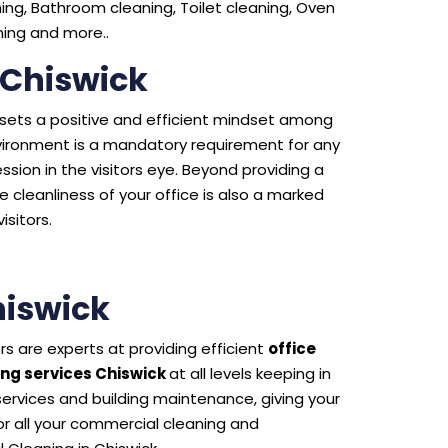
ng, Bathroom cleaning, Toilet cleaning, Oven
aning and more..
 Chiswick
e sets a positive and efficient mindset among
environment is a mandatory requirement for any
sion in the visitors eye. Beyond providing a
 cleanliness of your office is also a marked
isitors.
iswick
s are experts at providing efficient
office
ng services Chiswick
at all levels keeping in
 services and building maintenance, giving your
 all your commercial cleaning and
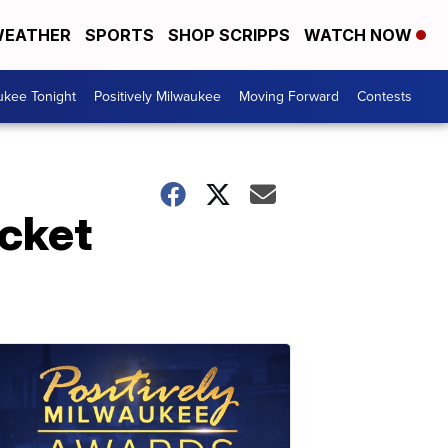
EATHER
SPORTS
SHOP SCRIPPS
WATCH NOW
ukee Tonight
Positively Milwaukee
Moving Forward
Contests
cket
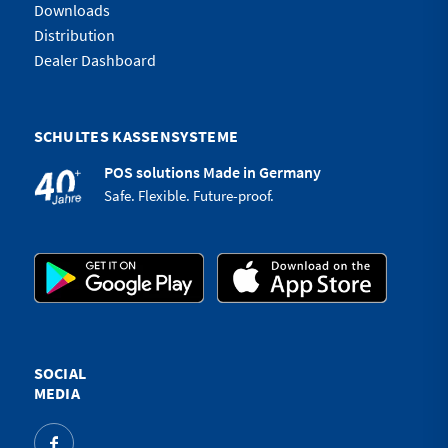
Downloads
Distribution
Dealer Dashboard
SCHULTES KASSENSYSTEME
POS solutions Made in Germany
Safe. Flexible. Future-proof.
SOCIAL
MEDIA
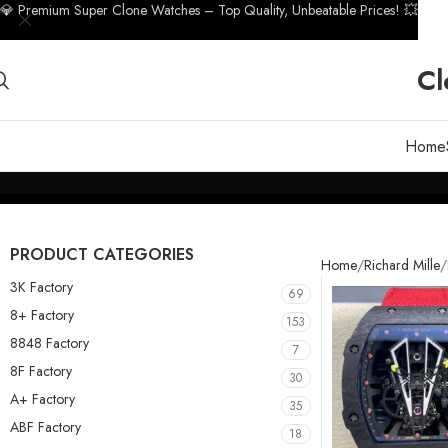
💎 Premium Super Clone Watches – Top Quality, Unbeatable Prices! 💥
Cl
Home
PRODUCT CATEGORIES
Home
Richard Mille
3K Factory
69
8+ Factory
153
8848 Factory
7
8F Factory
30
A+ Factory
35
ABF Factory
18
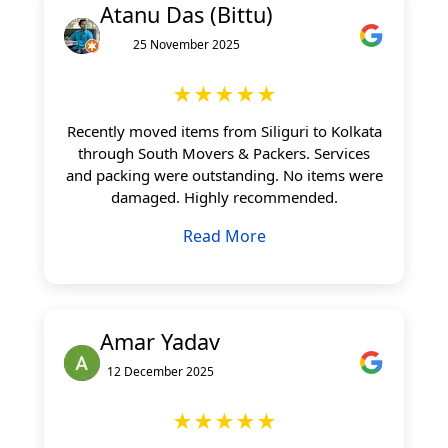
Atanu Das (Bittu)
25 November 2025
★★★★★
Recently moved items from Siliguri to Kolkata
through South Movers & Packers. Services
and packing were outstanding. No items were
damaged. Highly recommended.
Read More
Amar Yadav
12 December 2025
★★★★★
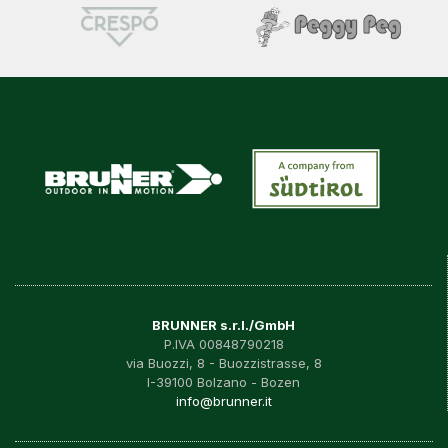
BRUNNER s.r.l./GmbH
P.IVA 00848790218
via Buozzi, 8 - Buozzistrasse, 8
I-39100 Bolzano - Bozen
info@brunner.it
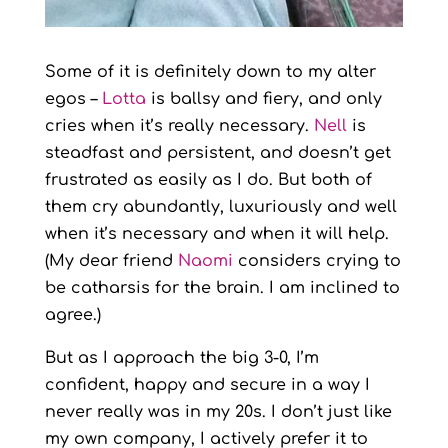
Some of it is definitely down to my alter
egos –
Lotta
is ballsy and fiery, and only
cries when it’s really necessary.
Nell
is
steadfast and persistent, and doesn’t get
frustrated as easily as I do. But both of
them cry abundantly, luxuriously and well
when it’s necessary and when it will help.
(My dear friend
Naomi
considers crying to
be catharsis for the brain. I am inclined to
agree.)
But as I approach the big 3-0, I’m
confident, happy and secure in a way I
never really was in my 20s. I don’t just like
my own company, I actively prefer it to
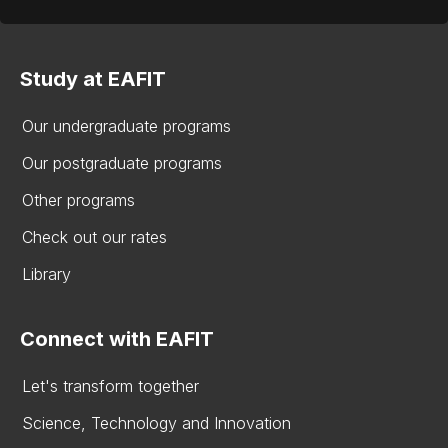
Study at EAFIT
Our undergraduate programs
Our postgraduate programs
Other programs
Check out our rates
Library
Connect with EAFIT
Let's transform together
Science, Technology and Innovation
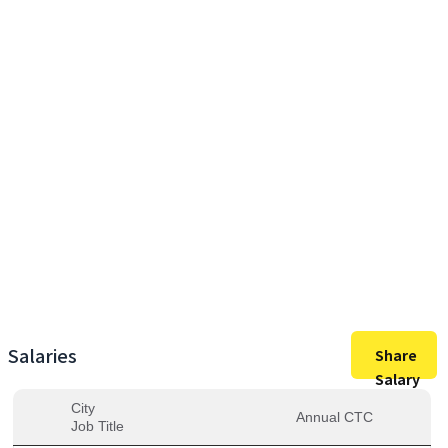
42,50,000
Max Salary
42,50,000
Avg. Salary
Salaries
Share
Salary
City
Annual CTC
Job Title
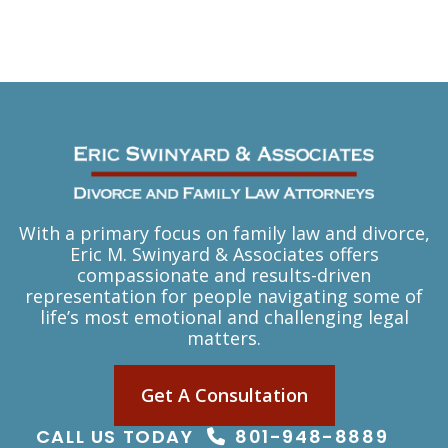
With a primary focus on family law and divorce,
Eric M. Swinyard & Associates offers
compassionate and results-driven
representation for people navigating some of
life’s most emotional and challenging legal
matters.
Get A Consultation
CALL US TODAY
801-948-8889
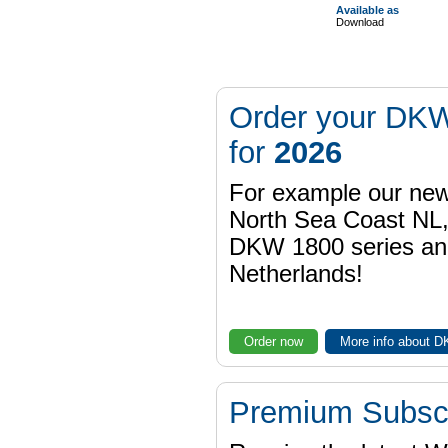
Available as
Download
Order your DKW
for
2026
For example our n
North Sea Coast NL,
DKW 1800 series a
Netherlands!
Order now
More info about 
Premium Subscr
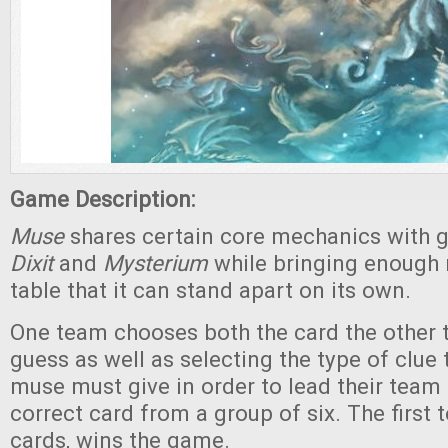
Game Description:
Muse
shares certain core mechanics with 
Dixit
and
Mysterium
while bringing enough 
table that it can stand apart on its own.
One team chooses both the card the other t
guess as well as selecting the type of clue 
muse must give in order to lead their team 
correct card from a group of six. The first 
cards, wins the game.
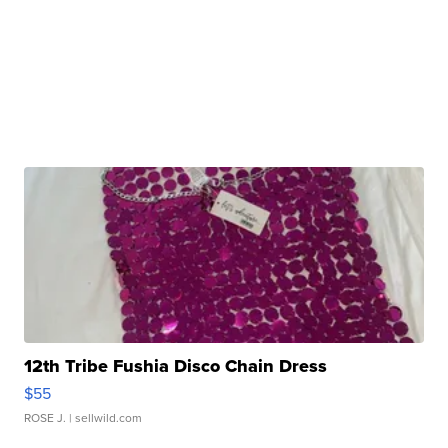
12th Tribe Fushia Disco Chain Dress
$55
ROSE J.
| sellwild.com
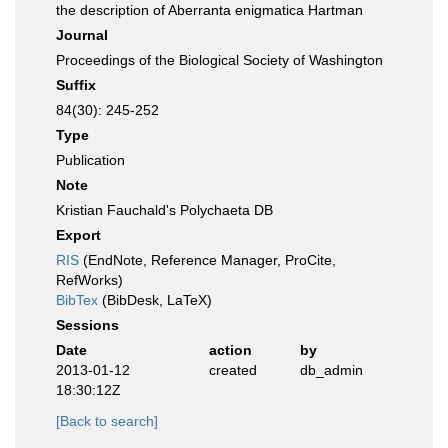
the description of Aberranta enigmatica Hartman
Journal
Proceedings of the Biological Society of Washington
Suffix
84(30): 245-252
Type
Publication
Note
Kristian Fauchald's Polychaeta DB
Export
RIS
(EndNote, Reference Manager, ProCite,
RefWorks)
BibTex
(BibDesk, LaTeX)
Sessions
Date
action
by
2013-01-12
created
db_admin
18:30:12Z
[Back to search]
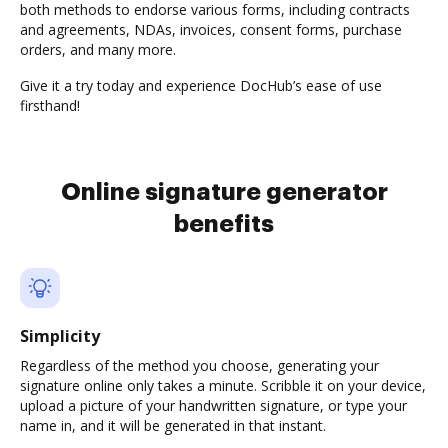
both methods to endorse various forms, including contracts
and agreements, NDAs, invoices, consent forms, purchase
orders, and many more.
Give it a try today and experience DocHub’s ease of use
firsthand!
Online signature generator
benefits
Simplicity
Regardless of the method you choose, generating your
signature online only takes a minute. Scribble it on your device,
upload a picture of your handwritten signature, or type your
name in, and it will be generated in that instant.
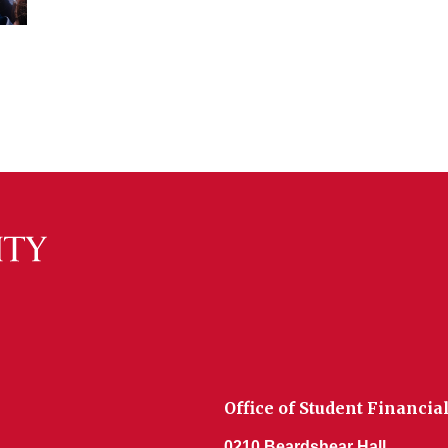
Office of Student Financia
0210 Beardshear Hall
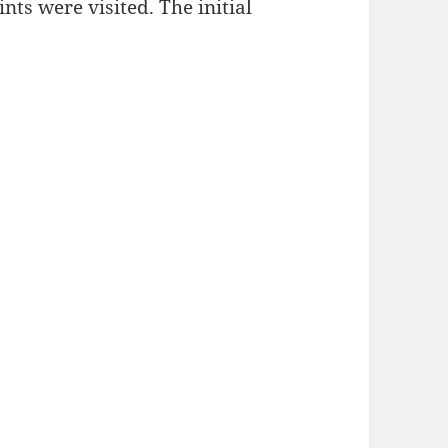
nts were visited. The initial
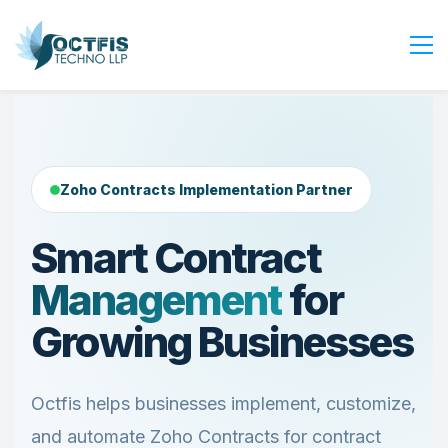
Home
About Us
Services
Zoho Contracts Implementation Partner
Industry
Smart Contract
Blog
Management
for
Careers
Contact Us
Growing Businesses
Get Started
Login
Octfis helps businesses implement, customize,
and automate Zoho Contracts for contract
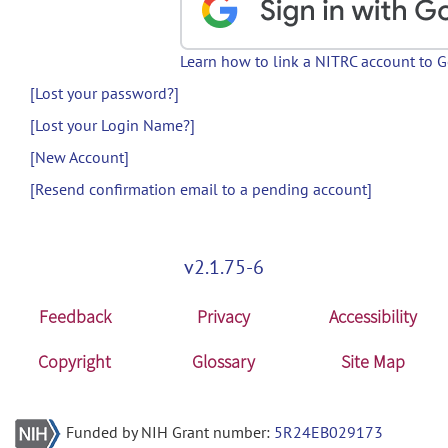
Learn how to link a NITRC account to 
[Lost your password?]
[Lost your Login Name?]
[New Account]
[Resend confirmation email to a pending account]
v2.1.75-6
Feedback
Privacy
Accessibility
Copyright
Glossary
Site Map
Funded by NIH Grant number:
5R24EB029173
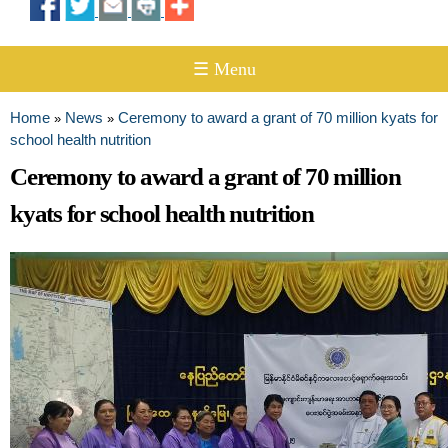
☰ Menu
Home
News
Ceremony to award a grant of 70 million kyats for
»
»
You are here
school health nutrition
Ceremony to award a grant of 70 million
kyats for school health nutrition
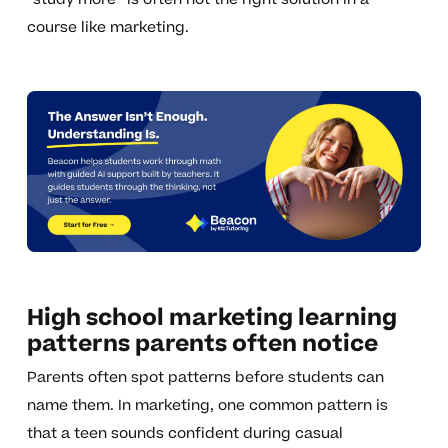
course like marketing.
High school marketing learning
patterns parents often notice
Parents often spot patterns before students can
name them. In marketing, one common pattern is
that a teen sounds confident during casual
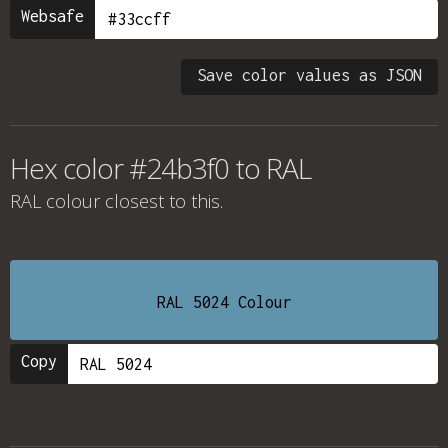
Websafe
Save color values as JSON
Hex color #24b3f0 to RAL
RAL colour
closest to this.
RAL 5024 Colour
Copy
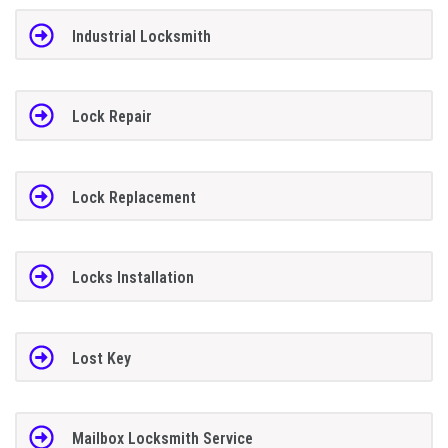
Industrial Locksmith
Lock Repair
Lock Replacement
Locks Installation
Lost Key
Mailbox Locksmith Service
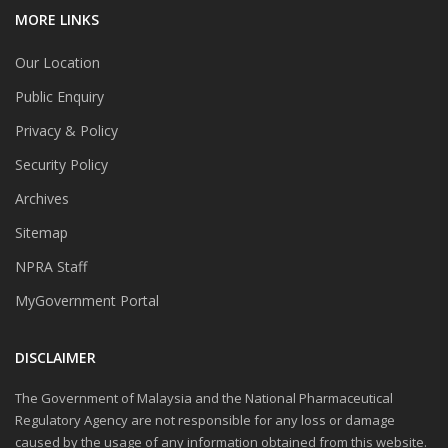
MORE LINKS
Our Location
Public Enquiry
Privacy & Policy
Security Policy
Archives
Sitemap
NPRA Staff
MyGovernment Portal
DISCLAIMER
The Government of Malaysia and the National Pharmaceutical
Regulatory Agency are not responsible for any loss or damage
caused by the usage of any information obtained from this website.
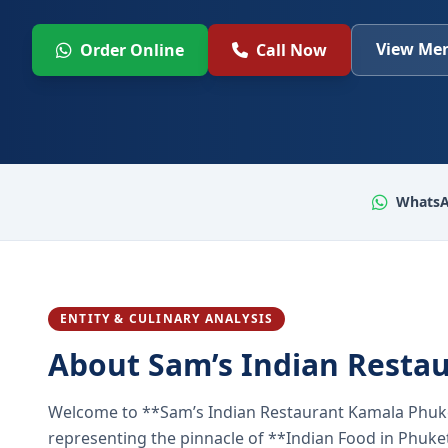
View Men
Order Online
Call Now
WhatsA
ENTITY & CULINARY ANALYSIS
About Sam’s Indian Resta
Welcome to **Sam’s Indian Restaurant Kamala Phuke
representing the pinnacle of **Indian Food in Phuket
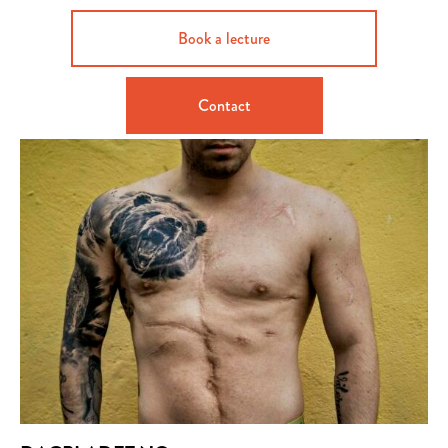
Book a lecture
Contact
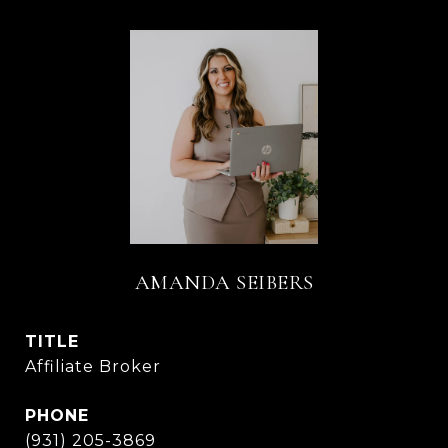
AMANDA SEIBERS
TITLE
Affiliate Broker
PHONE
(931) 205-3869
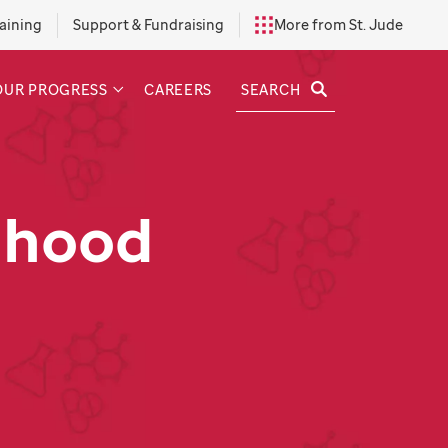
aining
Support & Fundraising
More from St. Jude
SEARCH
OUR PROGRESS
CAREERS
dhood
= = = = = = =
■ Task goal ■
Report all lines in the listing above that contain the word "color".

■ Answer to this problem ■
Save color values as JSON
Hex color #24b3f0 to RAL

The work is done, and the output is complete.